TL;DR:
- TSMC predicts a continued shortage of AI chips, impacting Nvidia’s A100 and H100 GPUs, until at least the end of 2024.
- The shortage is not due to chip production but rather a deficiency in advanced packaging capacity.
- CoWoS packaging technology, crucial for high-bandwidth memory (HBM) AI chips, is running at only 80% capacity.
- TSMC anticipates relief within 18 months as it expands its packaging facilities in Taiwan.
- AMD’s MI300-series accelerators are also affected by the packaging shortage.
- Samsung and Intel have alternative packaging solutions but face different market dynamics.
Main AI News:
In a recent development that has sent ripples throughout the tech industry, Taiwan Semiconductor Manufacturing Company (TSMC) has issued a warning regarding the prolonged shortage of AI chips. For those eagerly awaiting the availability of Nvidia’s high-end GPUs, including the much-coveted A100 and H100 models, this news may come as a disappointment. According to TSMC, the situation is unlikely to improve until at least the conclusion of 2024.
The crux of the problem, it appears, is not TSMC’s ability to manufacture chips, but rather a shortage in advanced packaging capacity required to assemble the silicon components. TSMC’s chairman, Mark Liu, emphasized that the bottleneck lies in the production process, specifically in the chip on wafer on substrate (CoWoS) packaging technology. This technology plays a pivotal role in creating some of the most advanced chips available today, particularly those designed for high-bandwidth memory (HBM), an essential feature for AI-intensive workloads.
Liu expressed optimism that this packaging capacity constraint is temporary, foreseeing additional CoWoS capacity becoming available within the next eighteen months. To support this claim, TSMC recently unveiled plans for a significant expansion of its advanced packaging facilities in Taiwan, investing a substantial $3 billion in a new facility located at the Tongluo Science Park in Miaoli County.
Until TSMC can successfully augment its packaging capacity, the scarcity of CoWoS technology affects not only Nvidia but also impacts AMD’s upcoming Instinct MI300-series accelerators, which heavily rely on this packaging method. AMD’s MI300A APU is currently in the sampling phase with customers and is expected to power the El Capitan system at the Lawrence Livermore National Laboratory. Meanwhile, the MI300X GPU is anticipated to reach customers’ hands in the third quarter of this year.

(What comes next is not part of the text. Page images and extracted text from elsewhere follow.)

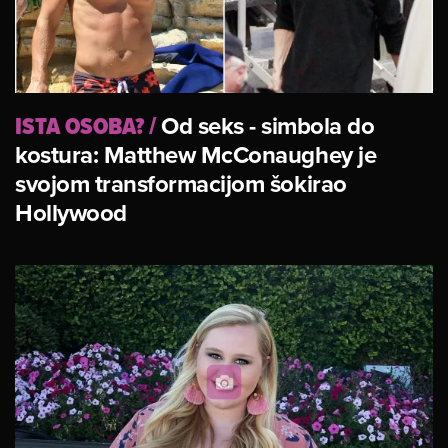
ISTA OSOBA?
/
Od seks - simbola do
kostura: Matthew McConaughey je
svojom transformacijom šokirao
Hollywood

We have reached out to AMD to inquire whether this CoWoS packaging shortage might affect the availability of their chips and will provide updates if we receive a response.
It’s important to note that TSMC’s CoWoS packaging is not the sole technology in play. Samsung, rumored to assist in Nvidia GPU production, offers I-Cube and H-Cube for 2.5D packaging and X-Cube for 3D packaging solutions. Intel, on the other hand, employs its proprietary advanced packaging technologies such as embedded multi-die interconnect bridge (EMIB) for 2.5D packaging and Foveros for vertically stacking chiplets, enabling versatile chip integration even from different fabs or process nodes.
Conclusion:
The persisting AI chip shortage, as indicated by TSMC’s warning extending to late 2024, could exert continued pressure on the market for high-performance GPUs and AI accelerators. The shortage is primarily rooted in packaging limitations, particularly impacting Nvidia and AMD. TSMC’s planned expansion and alternative packaging technologies from competitors may offer some relief, but the market is likely to remain constrained, potentially influencing pricing and product availability. Industry players should closely monitor developments in packaging capacity to strategize effectively in this challenging landscape.